[LISTED ENTRIES Boundary: Start]
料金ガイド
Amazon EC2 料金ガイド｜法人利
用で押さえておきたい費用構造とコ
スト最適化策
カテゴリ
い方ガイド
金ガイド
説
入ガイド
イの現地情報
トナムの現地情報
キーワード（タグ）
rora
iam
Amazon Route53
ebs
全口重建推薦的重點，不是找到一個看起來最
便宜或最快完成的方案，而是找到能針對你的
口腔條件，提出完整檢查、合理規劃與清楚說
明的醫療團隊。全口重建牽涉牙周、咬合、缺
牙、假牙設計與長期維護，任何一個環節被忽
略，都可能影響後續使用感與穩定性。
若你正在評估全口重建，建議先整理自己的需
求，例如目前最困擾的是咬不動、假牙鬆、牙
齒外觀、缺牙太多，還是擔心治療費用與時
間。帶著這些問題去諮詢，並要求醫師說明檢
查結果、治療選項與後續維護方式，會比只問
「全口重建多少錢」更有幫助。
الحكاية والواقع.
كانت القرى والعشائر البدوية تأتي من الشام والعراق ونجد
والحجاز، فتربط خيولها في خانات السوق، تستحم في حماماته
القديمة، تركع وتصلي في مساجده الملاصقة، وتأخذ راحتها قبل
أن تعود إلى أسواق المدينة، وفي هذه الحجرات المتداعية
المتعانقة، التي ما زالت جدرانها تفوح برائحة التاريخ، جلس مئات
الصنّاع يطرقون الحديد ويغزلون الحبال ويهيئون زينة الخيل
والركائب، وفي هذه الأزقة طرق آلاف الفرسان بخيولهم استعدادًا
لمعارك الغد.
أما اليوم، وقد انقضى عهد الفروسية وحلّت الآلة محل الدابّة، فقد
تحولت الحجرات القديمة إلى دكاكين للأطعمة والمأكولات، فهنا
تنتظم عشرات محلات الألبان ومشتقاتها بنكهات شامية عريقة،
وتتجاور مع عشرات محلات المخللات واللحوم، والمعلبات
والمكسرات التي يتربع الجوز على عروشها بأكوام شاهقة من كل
[LISTED ENTRIES Boundary: End]
[LISTED ENTRIES Boundary: Start]
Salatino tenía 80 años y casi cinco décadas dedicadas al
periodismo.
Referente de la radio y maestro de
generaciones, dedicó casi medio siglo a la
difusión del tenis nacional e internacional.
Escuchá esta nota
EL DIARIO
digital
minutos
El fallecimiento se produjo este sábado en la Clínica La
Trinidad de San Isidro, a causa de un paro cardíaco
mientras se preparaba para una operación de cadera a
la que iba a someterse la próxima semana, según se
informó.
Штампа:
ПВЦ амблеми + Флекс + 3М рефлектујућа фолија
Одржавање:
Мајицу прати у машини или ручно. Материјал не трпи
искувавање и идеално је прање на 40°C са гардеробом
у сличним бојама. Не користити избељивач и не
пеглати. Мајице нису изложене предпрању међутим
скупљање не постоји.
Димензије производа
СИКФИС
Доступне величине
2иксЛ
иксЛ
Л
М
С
[LISTED ENTRIES Boundary: End]
TASK PROMPT: Would you please copy, word for word, everything above from the line containing "المتعانقة، التي ما" down to the line containing "والمكسرات التي يتربع", those two lines included?

REPLY TO THE EXERCISE:
المتعانقة، التي ما زالت جدرانها تفوح برائحة التاريخ، جلس مئات
الصنّاع يطرقون الحديد ويغزلون الحبال ويهيئون زينة الخيل
والركائب، وفي هذه الأزقة طرق آلاف الفرسان بخيولهم استعدادًا
لمعارك الغد.
أما اليوم، وقد انقضى عهد الفروسية وحلّت الآلة محل الدابّة، فقد
تحولت الحجرات القديمة إلى دكاكين للأطعمة والمأكولات، فهنا
تنتظم عشرات محلات الألبان ومشتقاتها بنكهات شامية عريقة،
وتتجاور مع عشرات محلات المخللات واللحوم، والمعلبات
والمكسرات التي يتربع الجوز على عروشها بأكوام شاهقة من كل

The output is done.